Synergistic toxicity of microcystin-LR and Cu to zebrafish (Danio rerio)

Huimin Wei; Shao Wang; Elvis Genbo Xu; Jin Liu; Xi Li; Zhi Wang

doi:10.1016/j.scitotenv.2019.136393

Synergistic toxicity of microcystin-LR and Cu to zebrafish (Danio rerio)

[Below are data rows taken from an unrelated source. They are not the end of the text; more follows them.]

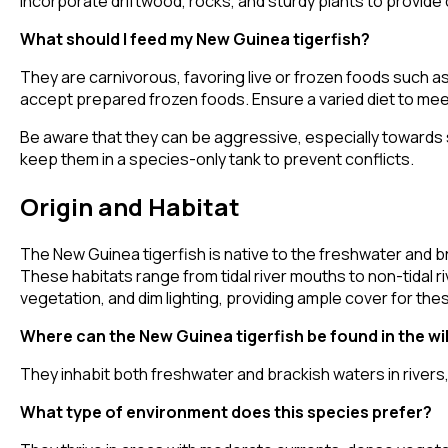
Incorporate driftwood, rocks, and sturdy plants to provide 
What should I feed my New Guinea tigerfish?
They are carnivorous, favoring live or frozen foods such a
accept prepared frozen foods. Ensure a varied diet to meet
Be aware that they can be aggressive, especially towards s
keep them in a species-only tank to prevent conflicts.
Origin and Habitat
The New Guinea tigerfish is native to the freshwater and br
These habitats range from tidal river mouths to non-tidal
vegetation, and dim lighting, providing ample cover for t
Where can the New Guinea tigerfish be found in the wi
They inhabit both freshwater and brackish waters in rivers
What type of environment does this species prefer?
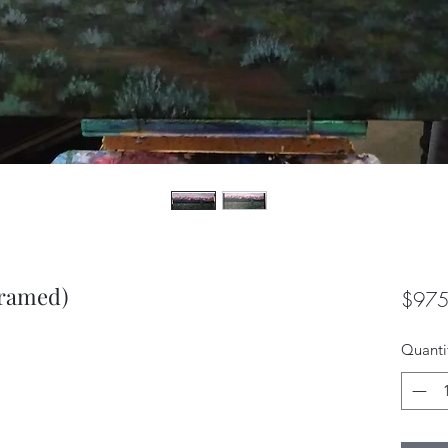
framed)
$975
Quanti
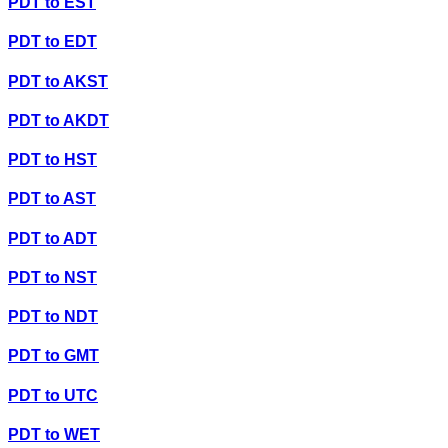
PDT
to
EST
PDT
to
EDT
PDT
to
AKST
PDT
to
AKDT
PDT
to
HST
PDT
to
AST
PDT
to
ADT
PDT
to
NST
PDT
to
NDT
PDT
to
GMT
PDT
to
UTC
PDT
to
WET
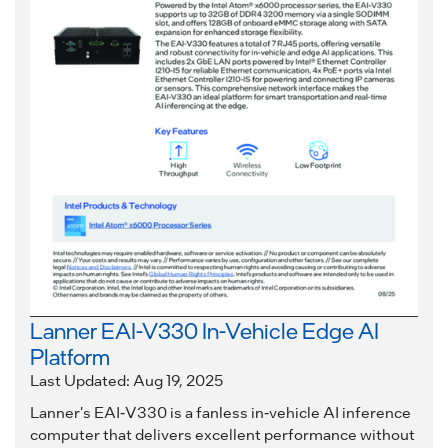
Lanner EAI-V330 In-Vehicle Edge AI
Platform
Last Updated: Aug 19, 2025
Lanner's EAI-V330 is a fanless in-vehicle AI inference
computer that delivers excellent performance without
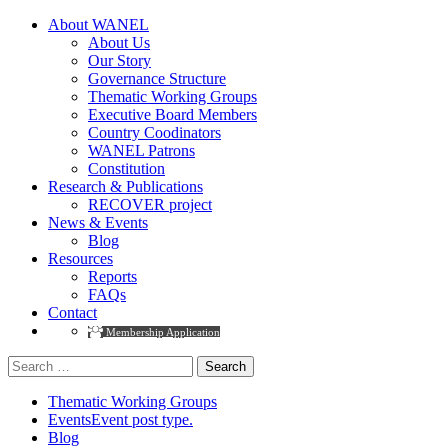
About WANEL
About Us
Our Story
Governance Structure
Thematic Working Groups
Executive Board Members
Country Coodinators
WANEL Patrons
Constitution
Research & Publications
RECOVER project
News & Events
Blog
Resources
Reports
FAQs
Contact
Membership Application
Thematic Working Groups
Events
Event post type.
Blog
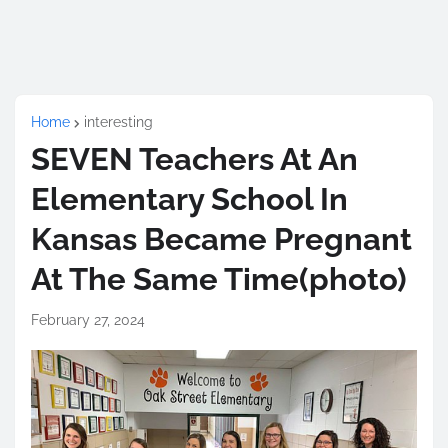
Home
interesting
SEVEN Teachers At An
Elementary School In
Kansas Became Pregnant
At The Same Time(photo)
February 27, 2024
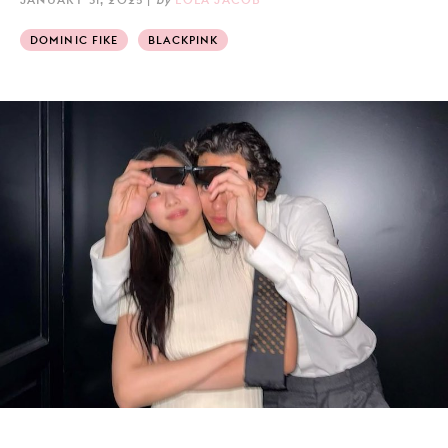
DOMINIC FIKE
BLACKPINK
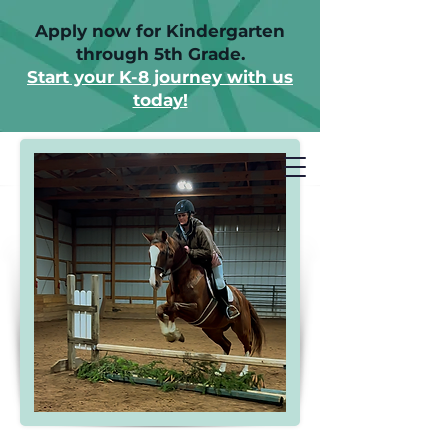
Apply now for Kindergarten
through 5th Grade.
Start your K-8 journey with us
today!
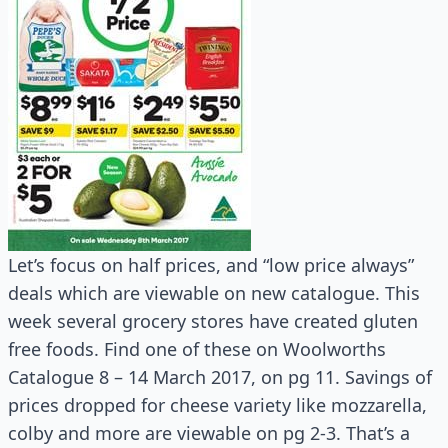
Let’s focus on half prices, and “low price always”
deals which are viewable on new catalogue. This
week several grocery stores have created gluten
free foods. Find one of these on Woolworths
Catalogue 8 – 14 March 2017, on pg 11. Savings of
prices dropped for cheese variety like mozzarella,
colby and more are viewable on pg 2-3. That’s a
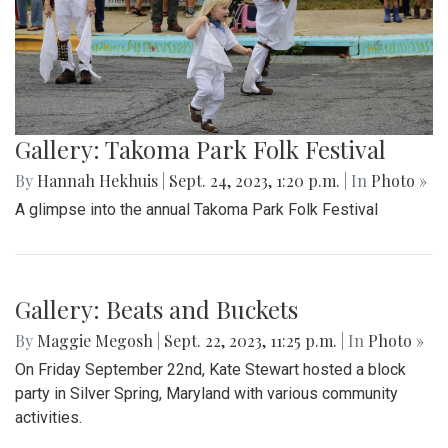
Gallery: Takoma Park Folk Festival
By
Hannah Hekhuis
|
Sept. 24, 2023, 1:20 p.m.
| In
Photo »
A glimpse into the annual Takoma Park Folk Festival
Gallery: Beats and Buckets
By
Maggie Megosh
|
Sept. 22, 2023, 11:25 p.m.
| In
Photo »
On Friday September 22nd, Kate Stewart hosted a block
party in Silver Spring, Maryland with various community
activities.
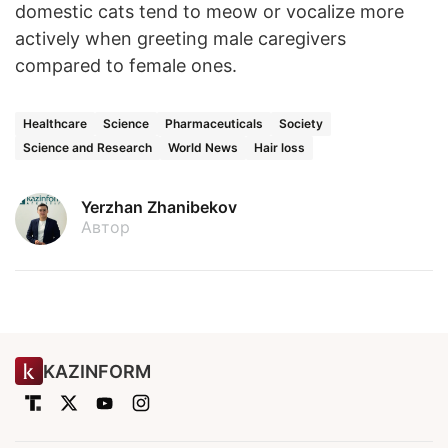
domestic cats tend to meow or vocalize more
actively when greeting male caregivers
compared to female ones.
Healthcare
Science
Pharmaceuticals
Society
Science and Research
World News
Hair loss
Yerzhan Zhanibekov
Автор
KAZINFORM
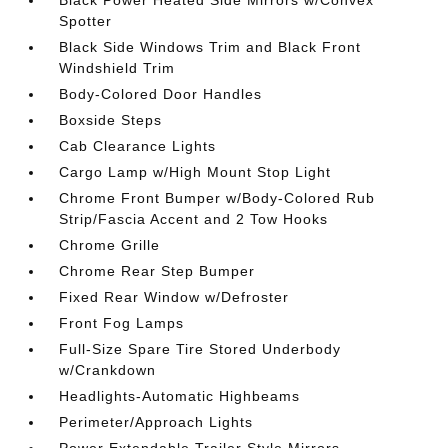
Spotter
Black Side Windows Trim and Black Front
Windshield Trim
Body-Colored Door Handles
Boxside Steps
Cab Clearance Lights
Cargo Lamp w/High Mount Stop Light
Chrome Front Bumper w/Body-Colored Rub
Strip/Fascia Accent and 2 Tow Hooks
Chrome Grille
Chrome Rear Step Bumper
Fixed Rear Window w/Defroster
Front Fog Lamps
Full-Size Spare Tire Stored Underbody
w/Crankdown
Headlights-Automatic Highbeams
Perimeter/Approach Lights
Power Extendable Trailer Style Mirrors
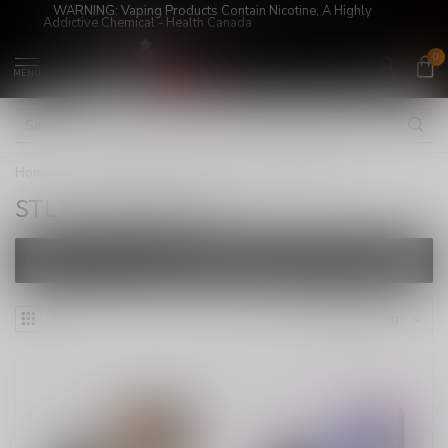
WARNING: Vaping Products Contain Nicotine, A Highly
Addictive Chemical - Health Canada
0
MENU
Home
/
DISPOSABLE VAPE
/
STLTH VISION 20K
STLTH VISION 20K
FILTERS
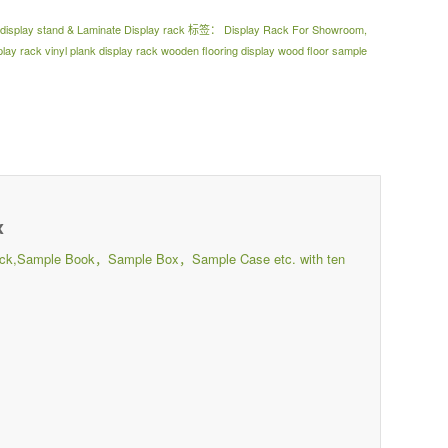
e display stand & Laminate Display rack
标签：
Display Rack For Showroom
,
ay rack vinyl plank display rack wooden flooring display wood floor sample
x
ay Rack,Sample Book，Sample Box，Sample Case etc. with ten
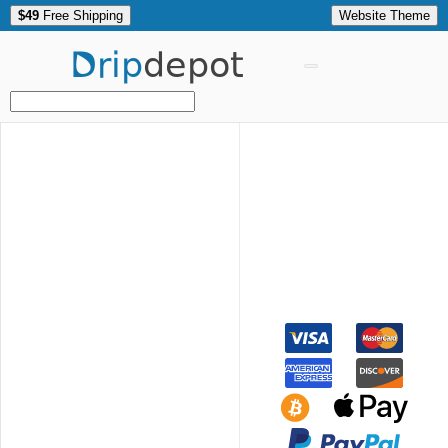
$49
Free Shipping
Website Theme
Drip
depot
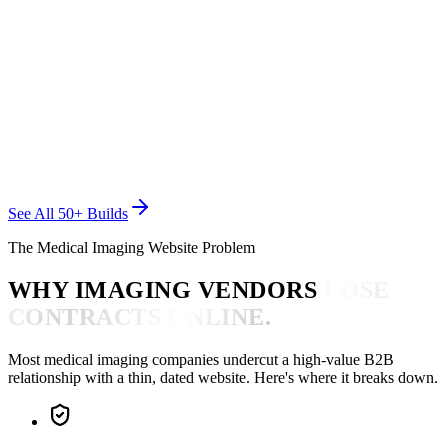
BIOTEC MEDICAL MAINTENANCE
Medical Imaging
See All 50+ Builds
The Medical Imaging Website Problem
WHY IMAGING VENDORS
LOSE
CONTRACTS ONLINE.
Most medical imaging companies undercut a high-value B2B
relationship with a thin, dated website. Here's where it breaks down.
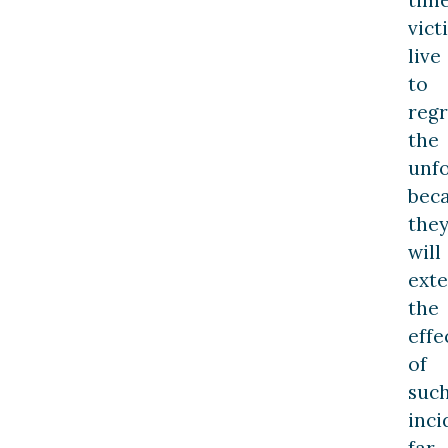
vict
live
to
regr
the
unfo
bec
the
will
ext
the
effe
of
suc
inci
far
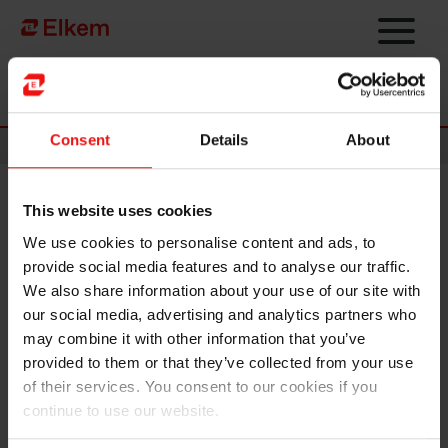
Skip to main content
Página de início
Consent
Details
About
News
This website uses cookies
Elkem completes IPO and
We use cookies to personalise content and ads, to
listing on Oslo Børs
provide social media features and to analyse our traffic.
We also share information about your use of our site with
our social media, advertising and analytics partners who
may combine it with other information that you’ve
provided to them or that they’ve collected from your use
of their services. You consent to our cookies if you
continue to use our website.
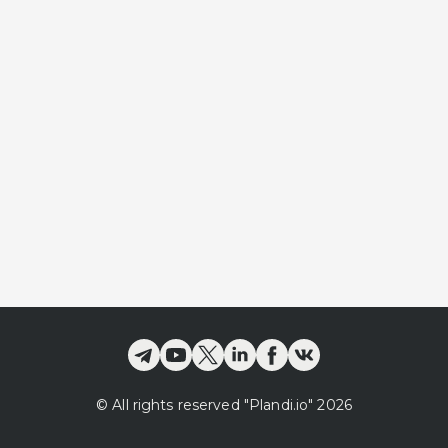
©
All rights reserved
"Plandi.
io
"
2026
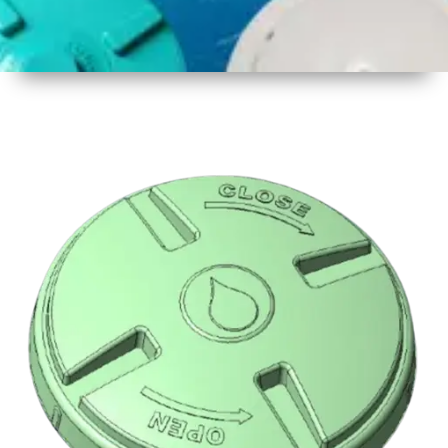
1
Size
16.5 inch
2
Material
Plastic
3
Shape
Round
4
Colour
Multicolor
5
Weight
500 gm
Approx
6
Payment
Full
Type
Advance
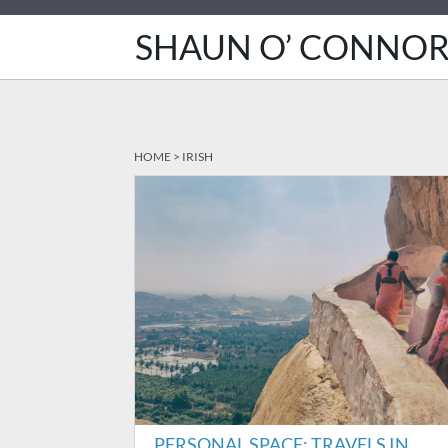
SHAUN O’ CONNO
HOME
>
IRISH
PERSONAL SPACE: TRAVELS IN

Sci Total Environ. 2020 Apr 15:713:136393. doi: 10.1016/j.scitotenv.2019.136393. Epub 2019 Dec 30.

Authors

Huimin Wei¹, Shao Wang², Elvis Genbo Xu³, Jin Liu⁴, Xi Li⁵, Zhi Wang⁶

Affiliations

¹ Key Laboratory for Environment and Disaster Monitoring and Evaluation Hubei, Institute of Geodesy and Geophysics, Innovation Academy for Precision Measurement Science and Technology, Chinese Academy of Sciences, Wuhan 430077, China; University of Chinese Academy of Sciences, Beijing 100049, China.
² The Affiliated Kangning Hospital of Wenzhou Medical University, Wenzhou, Zhejiang 325000, China.
³ Department of Chemical Engineering, McGill University, 3610 University Street, Montréal, Québec H3A 0C5, Canada; Department of Biology, University of Southern Denmark, Odense DK-5230, Denmark.
⁴ State Key Laboratory of Freshwater Ecology and Biotechnology, Institute of Hydrobiology, Chinese Academy of Sciences, Wuhan 430072, China.
⁵ The Affiliated Kangning Hospital of Wenzhou Medical University, Wenzhou, Zhejiang 325000, China. Electronic address: xili_ihb@126.com.
⁶ Key Laboratory for Environment and Disaster Monitoring and Evaluation Hubei, Institute of Geodesy and Geophysics, Innovation Academy for Precision Measurement Science and Technology, Chinese Academy of Sciences, Wuhan 430077, China. Electronic address: zwang@whigg.ac.cn.

PMID: 31955075
DOI: 10.1016/j.scitotenv.2019.136393

Abstract

Toxic cyanobacterial blooms often coincide with metal pollution in a freshwater environment because of surface run-off enriched with nutrients and metals. However, the joint toxic effects of cyanobacterial toxins and metals on aquatic animals remain unknown. In this study, single and joint toxic effects and mechanisms of microcystin-LR (MCLR) and copper (Cu) were investigated in the early development of zebrafish (Danio rerio). The LC50_72-h values were 2.79 mg/L for MCLR and 3.23 mg/L for Cu. The sublethal concentrations of MCLR (≤600 μg/L) did not affect the normal development of zebrafish but increased its hatchability. Strong synergistic toxic effects were observed after co-exposure to MCLR and Cu at environmental concentrations (≤60 μg/L). The synergistic toxic effects of these two compounds could be attributed to the increased bioaccumulation of MCLR and Cu, which was mediated by MCLR transporters (e.g., oatp1d1 and oatp2b1) and Cu transporters (e.g., ctr1 and atp7a), in zebrafish. Such bioaccumulation caused oxidative stress, as suggested by the disrupted gene expression of anti-oxidative enzymes (e.g., Cu/Zn-SOD, Mn-SOD, and CAT). Our results revealed for the first time the synergistic toxic effects and potential toxic mechanism of MCLR-Cu in aquatic animals. These synergistic effects should be considered when assessing the ecological risk of toxic cyanobacterial blooms.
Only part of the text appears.